Collected data:
================

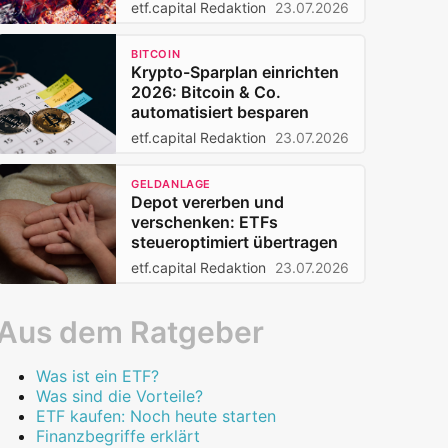
Privatanleger 2026
etf.capital Redaktion
23.07.2026
BITCOIN
Krypto-Sparplan einrichten
2026: Bitcoin & Co.
automatisiert besparen
etf.capital Redaktion
23.07.2026
GELDANLAGE
Depot vererben und
verschenken: ETFs
steueroptimiert übertragen
etf.capital Redaktion
23.07.2026
Aus dem Ratgeber
Was ist ein ETF?
Was sind die Vorteile?
ETF kaufen: Noch heute starten
Finanzbegriffe erklärt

================

### What you have to do
Please repeat each record above precisely, with the pictures left out.

### The completed task
Privatanleger 2026
etf.capital Redaktion
23.07.2026
BITCOIN
Krypto-Sparplan einrichten
2026: Bitcoin & Co.
automatisiert besparen
etf.capital Redaktion
23.07.2026
GELDANLAGE
Depot vererben und
verschenken: ETFs
steueroptimiert übertragen
etf.capital Redaktion
23.07.2026
Aus dem Ratgeber
Was ist ein ETF?
Was sind die Vorteile?
ETF kaufen: Noch heute starten
Finanzbegriffe erklärt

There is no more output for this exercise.